Chan’s writing is minimalist and perfectly paced. She does not push a political agenda though it is obvious that the themes of surveillance and repression echo the worst of our society. You can’t help but think about how harshly society judges mothers, and how low-income mothers, women of color, and those suffering from mental illness are particularly vulnerable to this type of scrutiny and punishment. (The novel includes a similar “school” for bad dads, where the bar for success is significantly lower).
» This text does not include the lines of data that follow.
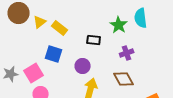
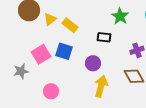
green star: (119, 25) -> (120, 16), moved
pink square: (34, 73) -> (41, 54), moved

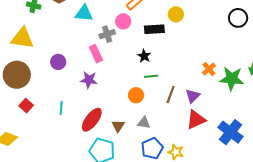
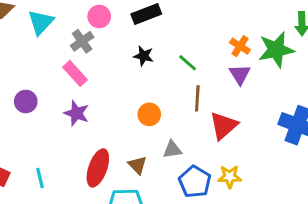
cyan triangle: (84, 13) -> (41, 22), turned -36
green line: (151, 76) -> (188, 63), moved, turned 64
purple star: (89, 80) -> (76, 113), turned 30
purple triangle: (193, 96) -> (240, 74), moved
cyan line: (61, 108) -> (40, 178), moved
red triangle: (196, 120) -> (224, 126), moved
The School for Bad Mothers stayed with me long after I finished reading. The fact that Frida’s mistake was bad enough — an isolated moment of neglect but one that could have been potentially deadly — created tension between empathizing with Frida and rationalizing the ways in which I am different from her. (I’ve never done anything that bad…right?)
But my connection to Frida prevailed as I cataloged not only the mistakes I have made in my 16 years of mothering, but also the circumstances leading up to them. Which begs the question: how can a mother — a flawed human being —ever be “good” if she is only as good as her biggest mistake?